## [What you are asked to do]
Reproduce the whole of the data exactly.

[Stored dataset items]

* * * *

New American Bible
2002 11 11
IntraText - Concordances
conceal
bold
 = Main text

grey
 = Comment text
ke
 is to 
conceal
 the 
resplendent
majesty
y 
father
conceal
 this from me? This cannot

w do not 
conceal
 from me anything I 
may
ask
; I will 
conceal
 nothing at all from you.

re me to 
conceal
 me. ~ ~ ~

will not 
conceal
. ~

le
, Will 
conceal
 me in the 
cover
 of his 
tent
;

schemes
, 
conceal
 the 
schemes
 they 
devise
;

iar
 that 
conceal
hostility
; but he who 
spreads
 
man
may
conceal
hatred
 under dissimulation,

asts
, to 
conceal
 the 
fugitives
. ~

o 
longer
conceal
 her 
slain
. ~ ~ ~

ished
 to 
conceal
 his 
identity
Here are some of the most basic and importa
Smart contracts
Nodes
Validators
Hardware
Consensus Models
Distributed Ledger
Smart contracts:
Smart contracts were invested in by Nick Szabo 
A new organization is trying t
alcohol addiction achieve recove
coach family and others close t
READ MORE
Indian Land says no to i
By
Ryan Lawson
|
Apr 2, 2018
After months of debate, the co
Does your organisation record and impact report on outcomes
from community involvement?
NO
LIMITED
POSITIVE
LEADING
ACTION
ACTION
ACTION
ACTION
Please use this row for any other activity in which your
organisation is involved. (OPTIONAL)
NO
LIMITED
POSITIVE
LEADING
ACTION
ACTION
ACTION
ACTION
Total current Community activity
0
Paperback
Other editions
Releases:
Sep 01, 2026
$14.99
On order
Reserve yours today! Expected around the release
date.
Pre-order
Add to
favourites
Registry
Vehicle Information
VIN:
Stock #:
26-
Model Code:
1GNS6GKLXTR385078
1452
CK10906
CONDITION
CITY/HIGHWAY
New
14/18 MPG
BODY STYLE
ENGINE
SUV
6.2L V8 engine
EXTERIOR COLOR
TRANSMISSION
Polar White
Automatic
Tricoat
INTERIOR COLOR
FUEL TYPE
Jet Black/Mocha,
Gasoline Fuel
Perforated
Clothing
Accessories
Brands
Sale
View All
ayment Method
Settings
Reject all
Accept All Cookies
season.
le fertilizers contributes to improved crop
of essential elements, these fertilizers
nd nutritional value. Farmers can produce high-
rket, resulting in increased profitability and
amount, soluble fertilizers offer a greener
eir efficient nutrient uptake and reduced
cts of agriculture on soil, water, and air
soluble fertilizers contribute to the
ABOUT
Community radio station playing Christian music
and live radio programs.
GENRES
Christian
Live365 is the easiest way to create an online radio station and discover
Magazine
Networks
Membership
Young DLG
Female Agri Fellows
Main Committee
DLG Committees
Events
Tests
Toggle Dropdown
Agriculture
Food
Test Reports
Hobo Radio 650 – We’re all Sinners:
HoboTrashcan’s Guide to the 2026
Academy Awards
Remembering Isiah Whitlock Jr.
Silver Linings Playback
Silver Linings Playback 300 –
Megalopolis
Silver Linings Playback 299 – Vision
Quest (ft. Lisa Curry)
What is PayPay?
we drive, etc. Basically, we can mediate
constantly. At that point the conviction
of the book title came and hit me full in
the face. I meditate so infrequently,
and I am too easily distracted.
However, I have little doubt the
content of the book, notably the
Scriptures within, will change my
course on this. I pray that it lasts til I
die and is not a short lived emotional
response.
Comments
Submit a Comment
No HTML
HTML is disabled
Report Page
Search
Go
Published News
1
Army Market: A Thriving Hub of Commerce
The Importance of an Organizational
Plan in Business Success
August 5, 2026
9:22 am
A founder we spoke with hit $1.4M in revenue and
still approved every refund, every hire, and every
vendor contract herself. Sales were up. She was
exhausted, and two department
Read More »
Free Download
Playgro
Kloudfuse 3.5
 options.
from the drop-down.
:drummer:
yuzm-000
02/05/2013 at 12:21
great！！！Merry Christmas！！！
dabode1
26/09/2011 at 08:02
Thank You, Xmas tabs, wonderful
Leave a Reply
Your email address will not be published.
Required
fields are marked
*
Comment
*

* * * *

## [Your solution]
New American Bible
2002 11 11
IntraText - Concordances
conceal
bold
 = Main text

grey
 = Comment text
ke
 is to 
conceal
 the 
resplendent
majesty
y 
father
conceal
 this from me? This cannot

w do not 
conceal
 from me anything I 
may
ask
; I will 
conceal
 nothing at all from you.

re me to 
conceal
 me. ~ ~ ~

will not 
conceal
. ~

le
, Will 
conceal
 me in the 
cover
 of his 
tent
;

schemes
, 
conceal
 the 
schemes
 they 
devise
;

iar
 that 
conceal
hostility
; but he who 
spreads
 
man
may
conceal
hatred
 under dissimulation,

asts
, to 
conceal
 the 
fugitives
. ~

o 
longer
conceal
 her 
slain
. ~ ~ ~

ished
 to 
conceal
 his 
identity
Here are some of the most basic and importa
Smart contracts
Nodes
Validators
Hardware
Consensus Models
Distributed Ledger
Smart contracts:
Smart contracts were invested in by Nick Szabo 
A new organization is trying t
alcohol addiction achieve recove
coach family and others close t
READ MORE
Indian Land says no to i
By
Ryan Lawson
|
Apr 2, 2018
After months of debate, the co
Does your organisation record and impact report on outcomes
from community involvement?
NO
LIMITED
POSITIVE
LEADING
ACTION
ACTION
ACTION
ACTION
Please use this row for any other activity in which your
organisation is involved. (OPTIONAL)
NO
LIMITED
POSITIVE
LEADING
ACTION
ACTION
ACTION
ACTION
Total current Community activity
0
Paperback
Other editions
Releases:
Sep 01, 2026
$14.99
On order
Reserve yours today! Expected around the release
date.
Pre-order
Add to
favourites
Registry
Vehicle Information
VIN:
Stock #:
26-
Model Code:
1GNS6GKLXTR385078
1452
CK10906
CONDITION
CITY/HIGHWAY
New
14/18 MPG
BODY STYLE
ENGINE
SUV
6.2L V8 engine
EXTERIOR COLOR
TRANSMISSION
Polar White
Automatic
Tricoat
INTERIOR COLOR
FUEL TYPE
Jet Black/Mocha,
Gasoline Fuel
Perforated
Clothing
Accessories
Brands
Sale
View All
ayment Method
Settings
Reject all
Accept All Cookies
season.
le fertilizers contributes to improved crop
of essential elements, these fertilizers
nd nutritional value. Farmers can produce high-
rket, resulting in increased profitability and
amount, soluble fertilizers offer a greener
eir efficient nutrient uptake and reduced
cts of agriculture on soil, water, and air
soluble fertilizers contribute to the
ABOUT
Community radio station playing Christian music
and live radio programs.
GENRES
Christian
Live365 is the easiest way to create an online radio station and discover
Magazine
Networks
Membership
Young DLG
Female Agri Fellows
Main Committee
DLG Committees
Events
Tests
Toggle Dropdown
Agriculture
Food
Test Reports
Hobo Radio 650 – We’re all Sinners:
HoboTrashcan’s Guide to the 2026
Academy Awards
Remembering Isiah Whitlock Jr.
Silver Linings Playback
Silver Linings Playback 300 –
Megalopolis
Silver Linings Playback 299 – Vision
Quest (ft. Lisa Curry)
What is PayPay?
we drive, etc. Basically, we can mediate
constantly. At that point the conviction
of the book title came and hit me full in
the face. I meditate so infrequently,
and I am too easily distracted.
However, I have little doubt the
content of the book, notably the
Scriptures within, will change my
course on this. I pray that it lasts til I
die and is not a short lived emotional
response.
Comments
Submit a Comment
No HTML
HTML is disabled
Report Page
Search
Go
Published News
1
Army Market: A Thriving Hub of Commerce
The Importance of an Organizational
Plan in Business Success
August 5, 2026
9:22 am
A founder we spoke with hit $1.4M in revenue and
still approved every refund, every hire, and every
vendor contract herself. Sales were up. She was
exhausted, and two department
Read More »
Free Download
Playgro
Kloudfuse 3.5
 options.
from the drop-down.
:drummer:
yuzm-000
02/05/2013 at 12:21
great！！！Merry Christmas！！！
dabode1
26/09/2011 at 08:02
Thank You, Xmas tabs, wonderful
Leave a Reply
Your email address will not be published.
Required
fields are marked
*
Comment
*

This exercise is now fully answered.